Your First Triathlon

One of the most impressive endurance sports I know of is the Iron Man Triathlon. The participants swim for 2.4 miles, bike for 112 miles, then top it all off by running a 26.2 mile marathon. I'd like to thank the athletes who do this for making those of us who have run marathons feel like slackers.

I know this event is pretty extreme for most people, so I am glad that there are shortened versions called sprint triathlons that consist of a 300 meter swim, 10 mile bike, and a 5K run. I've been invited to participate in these mini triathlons over the years, but since I get along in water about as well as the wicked witch of the west, and since I haven't had a decent bike since I was a teenager, I have always declined.

This last week I got an invitation from a relative to join them for their 4th annual family triathlon.
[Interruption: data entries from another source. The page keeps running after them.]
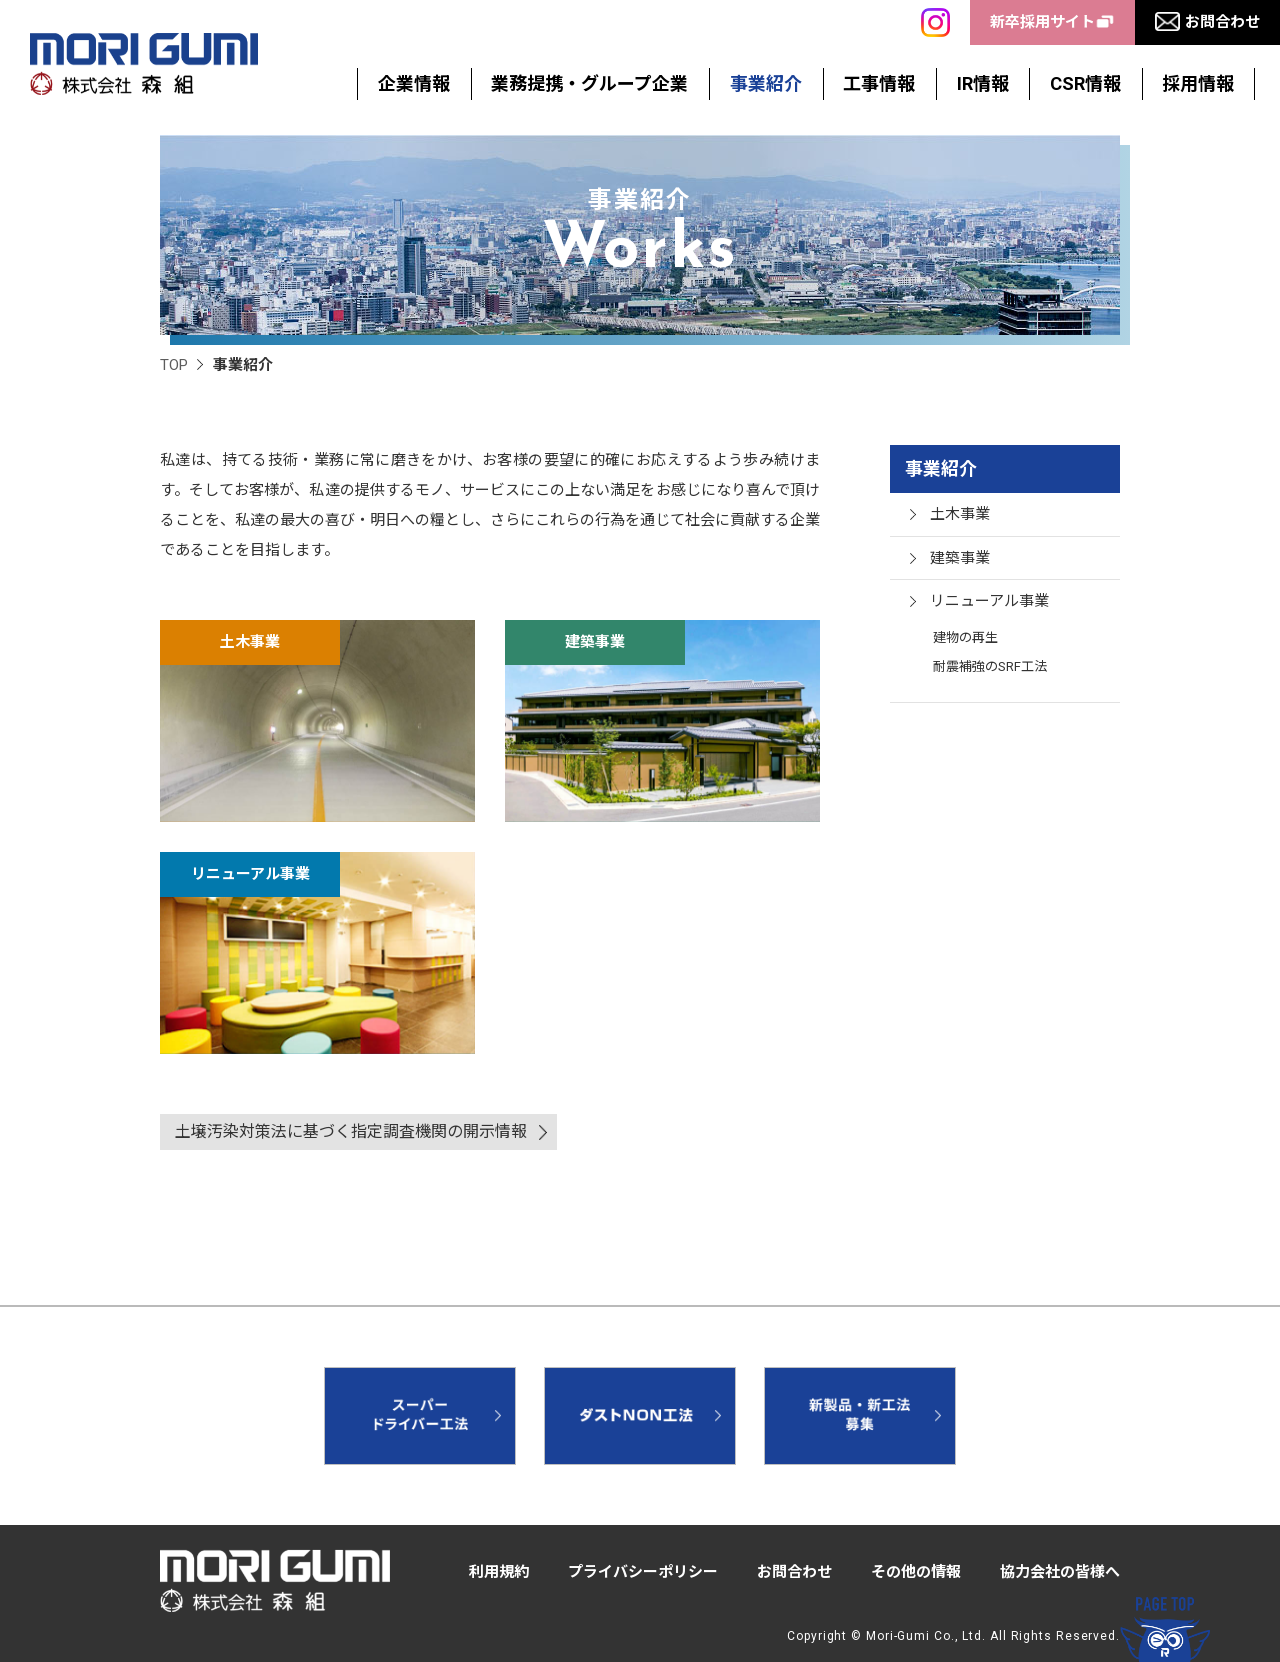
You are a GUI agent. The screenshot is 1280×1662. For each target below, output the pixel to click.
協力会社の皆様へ (1060, 1572)
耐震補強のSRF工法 (990, 666)
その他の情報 (916, 1572)
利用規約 (499, 1572)
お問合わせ (794, 1572)
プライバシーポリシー (643, 1572)
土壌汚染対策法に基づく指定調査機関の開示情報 (351, 1131)
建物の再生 (965, 637)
It's called the Boyce Ator Triathlon and commemorates my cousin's husband who was an avid triathlete who passed away in 1994 from cancer. I was excited to learn that this mini triathlon is not the kind of intense competitive event where hundreds of guys in wet suits sprint from the start line and literally climb over each other while trying to swim the first leg. I was assured it is less of a competition and more of a recreational event due to the small number of participants and the emphasis they put on having fun.
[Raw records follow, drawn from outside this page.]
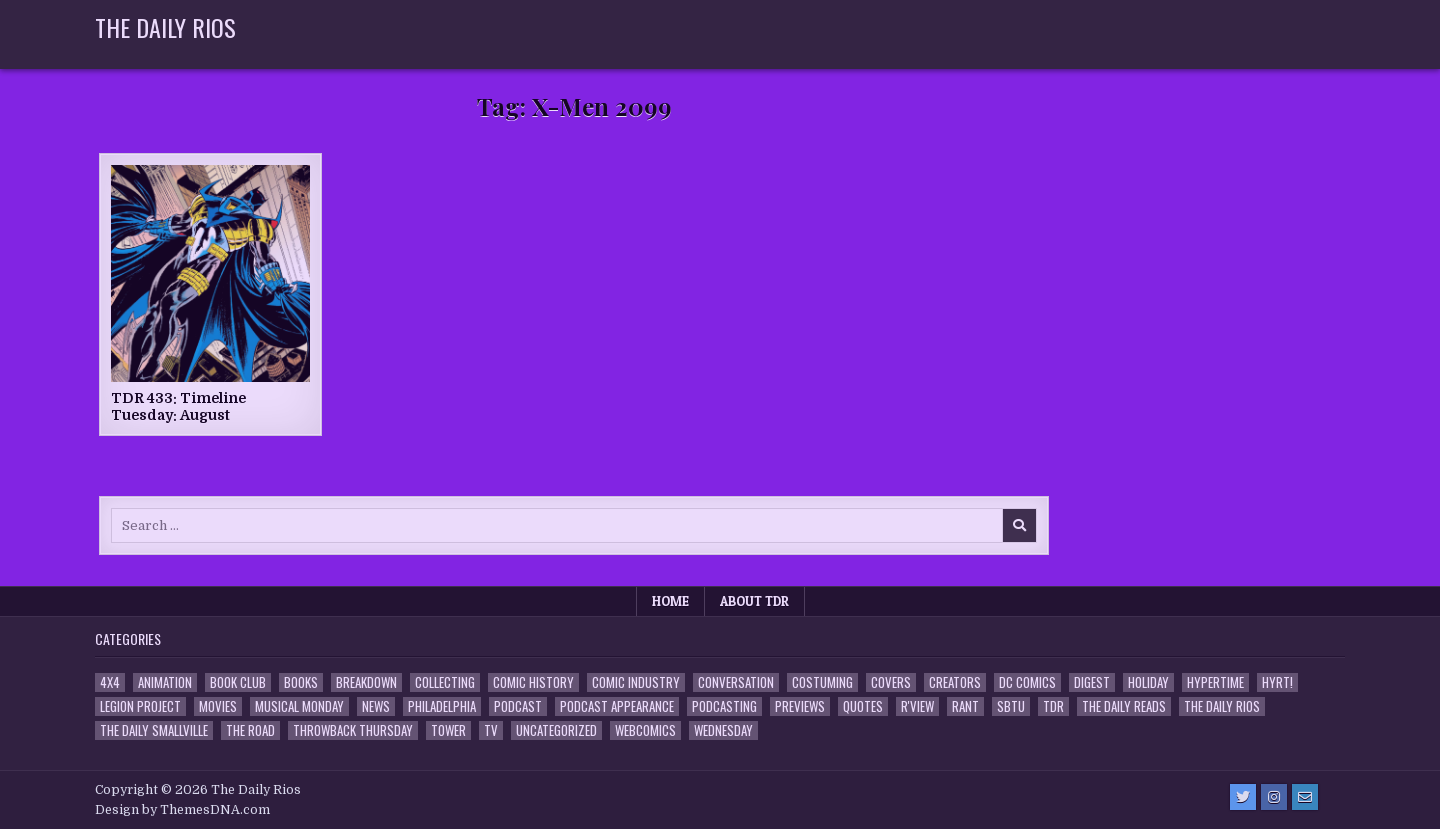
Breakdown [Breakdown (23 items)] (366, 682)
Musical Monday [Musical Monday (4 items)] (299, 706)
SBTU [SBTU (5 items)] (1011, 706)
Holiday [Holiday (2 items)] (1148, 682)
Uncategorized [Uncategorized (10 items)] (556, 730)
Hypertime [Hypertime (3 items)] (1215, 682)
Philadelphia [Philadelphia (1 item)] (442, 706)
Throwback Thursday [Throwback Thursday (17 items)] (353, 730)
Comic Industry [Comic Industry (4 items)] (636, 682)
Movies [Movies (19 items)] (218, 706)
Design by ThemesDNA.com (182, 810)
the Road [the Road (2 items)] (250, 730)
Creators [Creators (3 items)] (955, 682)
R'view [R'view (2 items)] (917, 706)
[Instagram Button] (1274, 797)
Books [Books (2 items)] (301, 682)
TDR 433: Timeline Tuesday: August (178, 406)
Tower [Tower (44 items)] (448, 730)
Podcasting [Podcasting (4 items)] (724, 706)
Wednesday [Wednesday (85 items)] (723, 730)
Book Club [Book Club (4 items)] (238, 682)
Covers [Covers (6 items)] (891, 682)
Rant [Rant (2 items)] (965, 706)
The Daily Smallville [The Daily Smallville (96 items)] (154, 730)
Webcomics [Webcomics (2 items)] (645, 730)
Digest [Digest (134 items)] (1092, 682)
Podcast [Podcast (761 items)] (518, 706)
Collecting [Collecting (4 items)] (445, 682)
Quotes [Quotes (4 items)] (863, 706)
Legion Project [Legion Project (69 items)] (140, 706)
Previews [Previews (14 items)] (800, 706)
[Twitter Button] (1243, 797)
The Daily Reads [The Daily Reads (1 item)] (1124, 706)
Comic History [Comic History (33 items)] (533, 682)
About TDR (754, 601)
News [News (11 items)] (376, 706)
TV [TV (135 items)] (491, 730)
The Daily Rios (165, 27)
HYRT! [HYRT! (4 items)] (1277, 682)
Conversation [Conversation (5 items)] (736, 682)
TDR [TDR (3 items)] (1053, 706)
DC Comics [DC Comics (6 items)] (1027, 682)
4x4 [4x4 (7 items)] (110, 682)
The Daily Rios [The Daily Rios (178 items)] (1222, 706)
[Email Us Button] (1305, 797)
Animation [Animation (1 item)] (165, 682)
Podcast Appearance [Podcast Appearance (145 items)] (617, 706)
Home (670, 601)
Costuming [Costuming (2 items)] (822, 682)
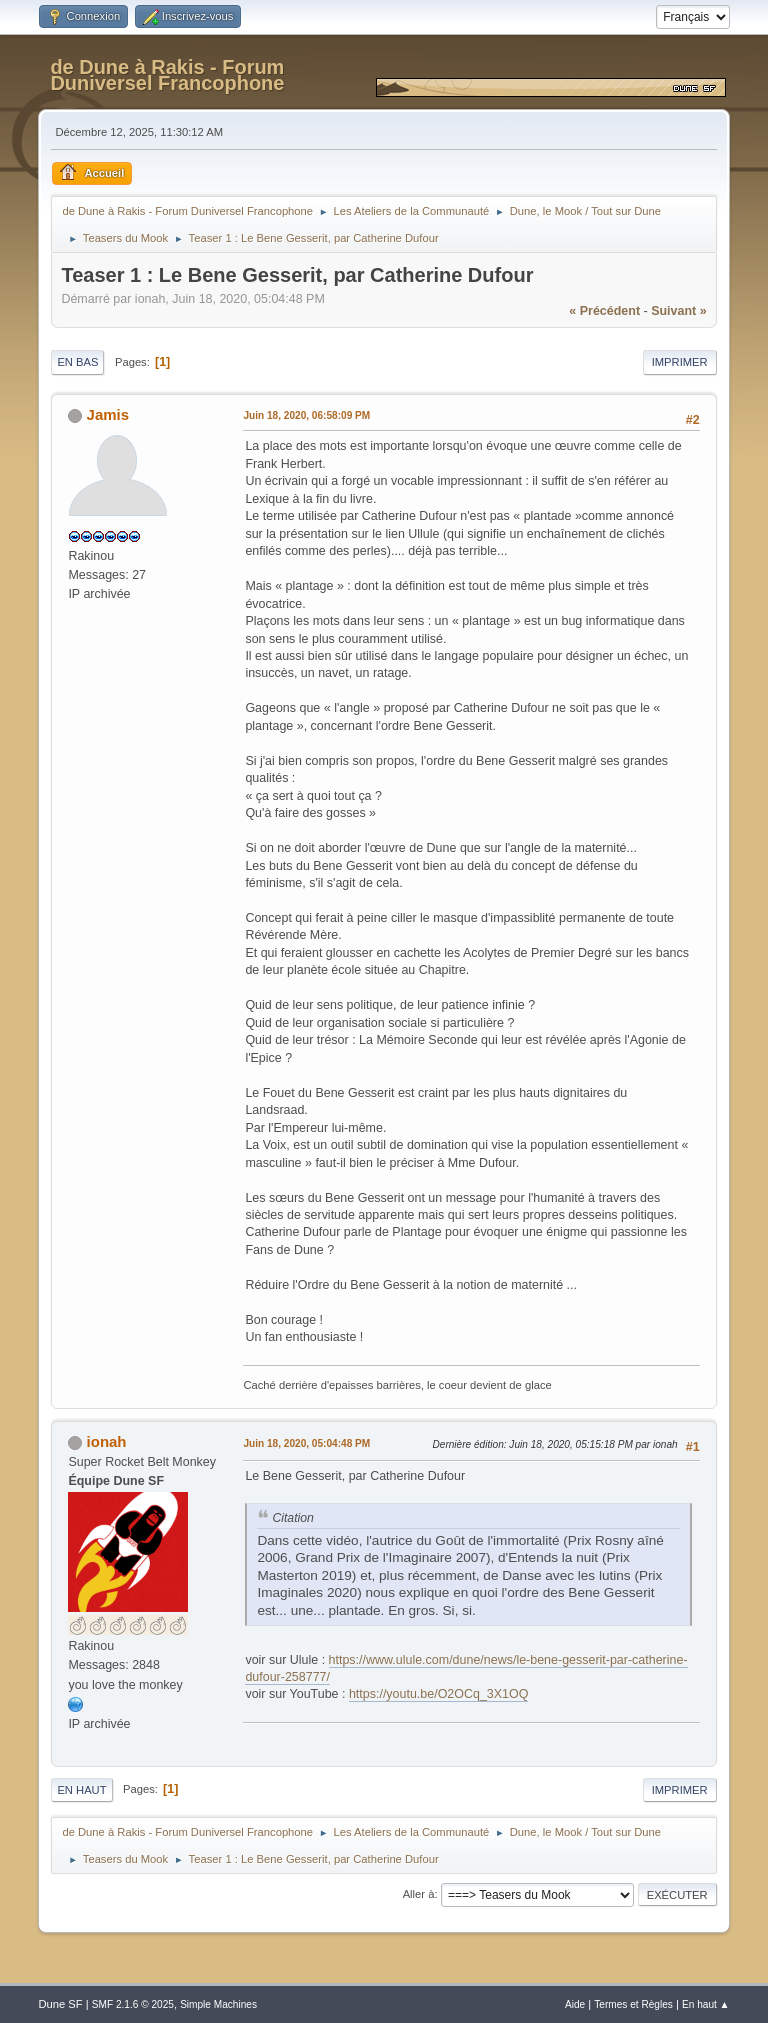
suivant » (678, 311)
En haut (81, 1790)
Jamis (108, 414)
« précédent (604, 311)
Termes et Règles (633, 2004)
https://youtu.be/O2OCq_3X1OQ (439, 1694)
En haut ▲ (706, 2004)
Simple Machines (218, 2004)
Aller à (419, 1894)
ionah (107, 1441)
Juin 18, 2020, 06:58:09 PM (306, 415)
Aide (575, 2004)
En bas (77, 362)
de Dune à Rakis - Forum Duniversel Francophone (167, 75)
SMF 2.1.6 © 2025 (133, 2004)
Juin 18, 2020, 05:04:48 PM (306, 1443)
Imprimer (680, 362)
This is what has always scared me away from trying a triathlon.
If you have ever considered participating in a triathlon but felt intimidated by it, then this would be the ideal event to give it a try. If you will be in the Provo/Orem area this Labor Day, then I invite you to join us September 3 at 7:00 a.m.. Not only is this a great excuse to get in shape, but it is also for a good cause, since any profits earned from the event will be donated to cancer research. The registration fee is a bargain, and you can get more details and register at Boyce Ator Triathlon

Monday, July 9, 2012

Why You Should Lift Weights

I've been focusing on running over the past several months so you've probably noticed more posts than usual on that subject. As important as cardio conditioning is, and as glad as I am with some running progress I have made this year, I feel I have let another component of my physical fitness slip. I'm talking about weight lifting.

When it comes to resistance training, people have different preferences. Some prefer free weights, others choose Olympic style lifts, kettlebells, machines, or even using their own body weight as resistance. One thing all of these activities have in common is that they strengthen your muscles and improve your health.
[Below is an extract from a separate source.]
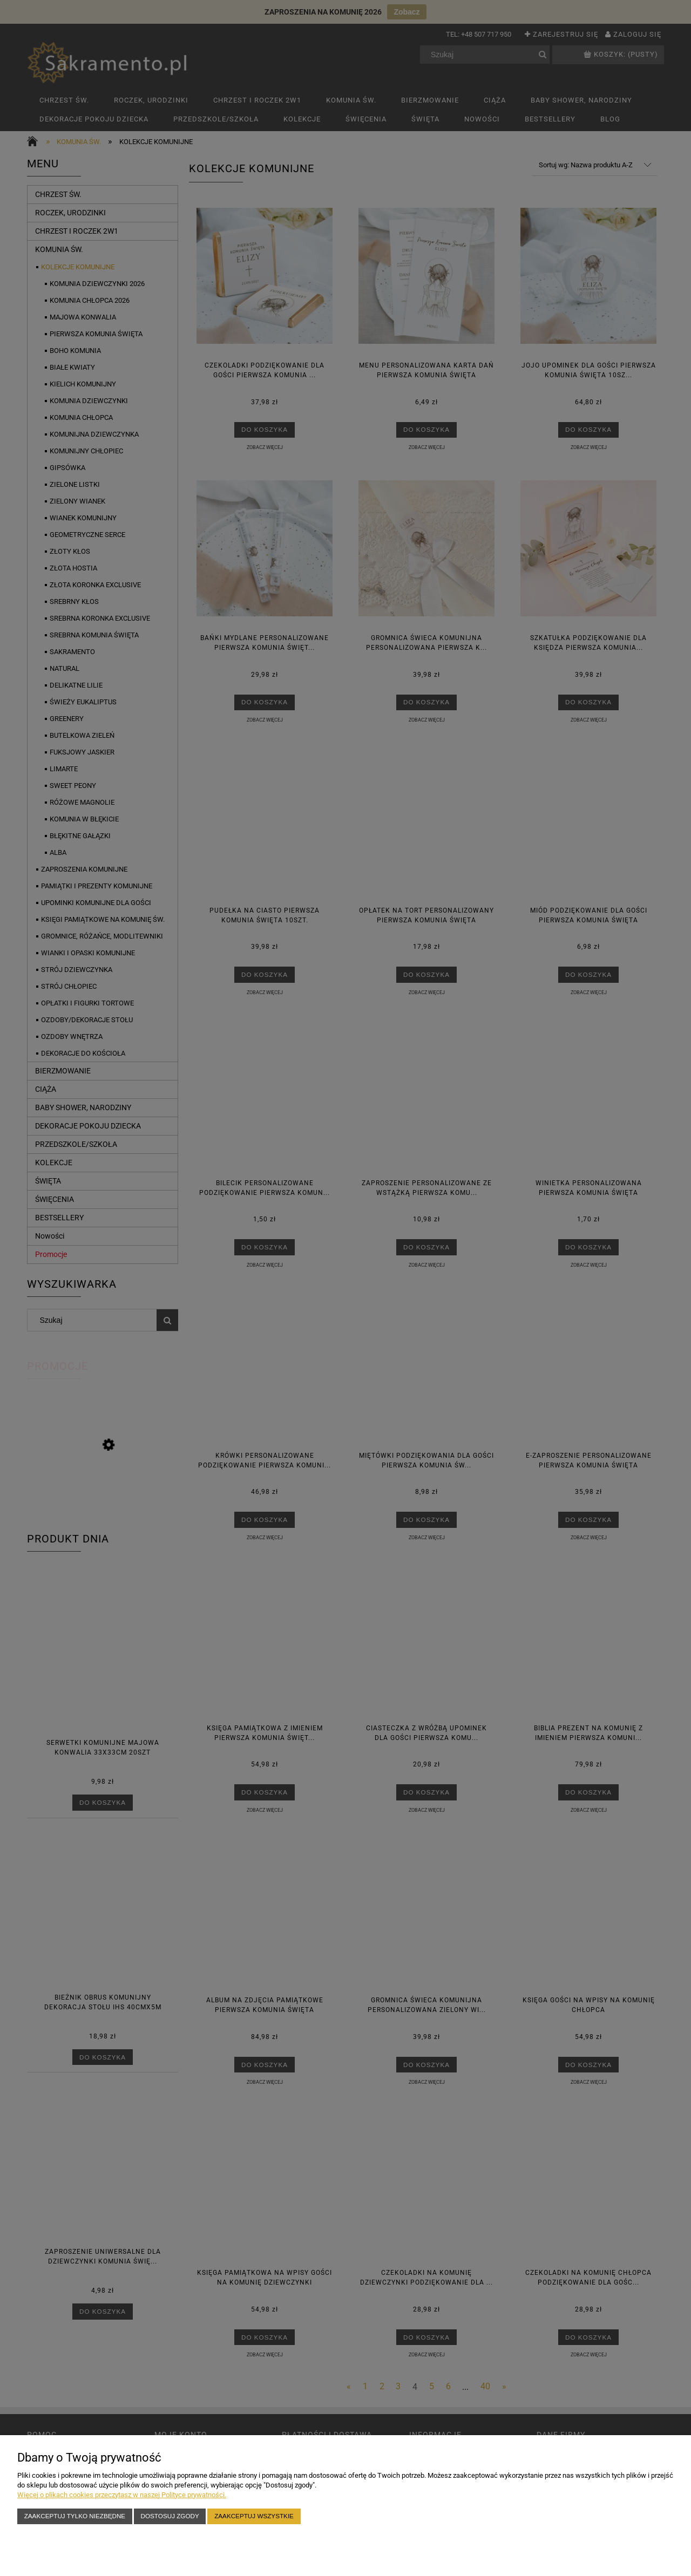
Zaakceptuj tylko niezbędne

I've said this before and don't want to sound like a broken record, but one of my pet peeves is when I tell women about the benefits of lifting weights and they express concern that they are going to "bulk up." That is kind of like me being afraid of getting a manicure because it will make me look like Miss America. Ladies, you are not going to look like a man unless you start taking steroids! I admit that some extreme women bodybuilders scare other women away from weights, but they are tying to look freakish on purpose and are doing some very unnatural things to achieve that look.

Muscle is a beautiful thing and building muscle does not compromise a woman's femininity. When I refer to lifting weights, I don't mean doing 35 repetitions with a cute 6 ounce neoprene dumbbell. You need to lift heavier weights for your body to adapt.

Regardless of how much muscle you think looks best on the human body, everyone should do some form of resistance training not just for the improved looks, but because it is good for you. Aside from developing a better body, strength training can also do the following:

* Help alleviate depression
* It will help you burn calories
* Improve athletic ability
* Help with injury prevention
* Reduce the risk of heart disease and diabetes
* Build stronger bones and offset osteoporosis
* It increases your energy level
* Help with stress relief
* Reduce the risk of injuries

If you have not consistently been involved with resistance exercises, then I encourage you to join me by making a renewed commitment to do so.

Wednesday, July 4, 2012

The Danger of Over Hydration

This post does not refer to water intoxication, but rather the stupidity of just drinking too much before a race. It's kind of a TMI post, so I apologize, but I have tried to keep it tame.

This morning I ran the annual 5K Freedom RunIn an attempt to hydrate, I drank quite a bit of water early this morning and just before the race. I was going to use the bathroom before heading out but decided against it, since I knew they would have porta-potties set up at the starting location. Big mistake.

This is not my photo, but it looked exactly like this.
I arrived at the starting line 6 minutes prior to the start and there were at least 12 Honey Buckets set up to accommodate the crowd. The problem was I had forgotten how popular this race is and that over 5,500 people were running it. There was a line of well over 20 people in front of each Honey Bucket. I'm no math expert, but I could tell there was no way I'd have time to use it before the race started.

After seriously weighing the risk of getting a ticket for urinating in public, I decided to just run the race with a full bladder that was stretched to capacity. It was not fun but, surprisingly, I still got my best 5 K time in 10 years. Maybe the motivation to run fast so I could use the bathroom was the secret. I would have enjoyed the race much more and probably would have done even better if I had used my head.

Remember hydration is important, but you also need to plan ahead. Hopefully, you can benefit from my stupidity.